* **ACTIVITY**: Output exactly the line containing "Trẻ bị sởi có nằm điều" and each line after it through the last line of the records, and nothing else.

######

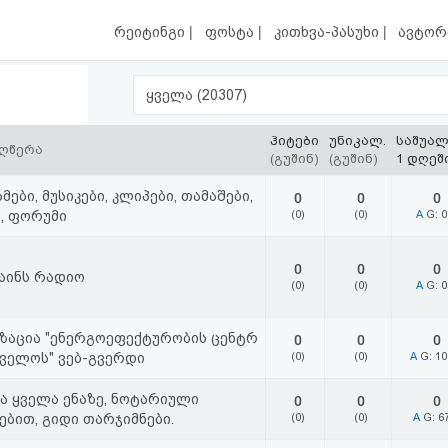
|
|
|
რეიტინგი
ფოსტა
კითხვა-პასუხი
ავტორ
ყველა (20307)
ჰიტები
უნიკალ.
საშუა
აღწერა
(გუშინ)
(გუშინ)
1 დღეშ
ები, მუსიკები, კლიპები, თამაშები,
0
0
0
ი, ფორუმი
(0)
(0)
A
G: 
0
0
0
აინს რადიო
(0)
(0)
A
G: 
ზაცია "ენერგოეფექტურობის ცენტრ
0
0
0
ველოს" ვებ-გვერდი
(0)
(0)
A
G: 1
ა ყველა ენაზე, ნოტარიული
0
0
0
ებით, გიდი თარჯიმნები.
(0)
(0)
A
G: 6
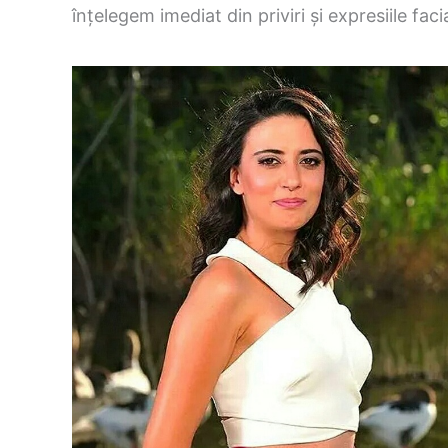
înțelegem imediat din priviri și expresiile facial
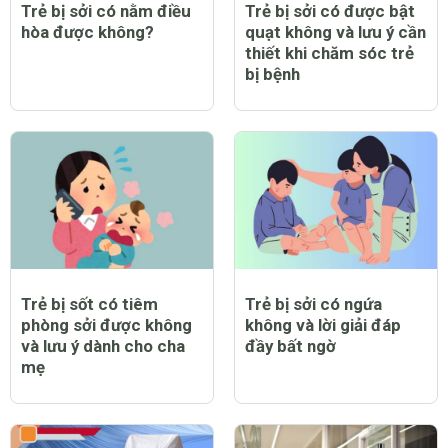
Trẻ bị sởi có nằm điều
Trẻ bị sởi có được bật
hòa được không?
quạt không và lưu ý cần
thiết khi chăm sóc trẻ
bị bệnh
Trẻ bị sốt có tiêm
Trẻ bị sởi có ngứa
phòng sởi được không
không và lời giải đáp
và lưu ý dành cho cha
đầy bất ngờ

######

* **RESULT FOR THIS TASK**:
Trẻ bị sởi có nằm điều
Trẻ bị sởi có được bật
hòa được không?
quạt không và lưu ý cần
thiết khi chăm sóc trẻ
bị bệnh
Trẻ bị sốt có tiêm
Trẻ bị sởi có ngứa
phòng sởi được không
không và lời giải đáp
và lưu ý dành cho cha
đầy bất ngờ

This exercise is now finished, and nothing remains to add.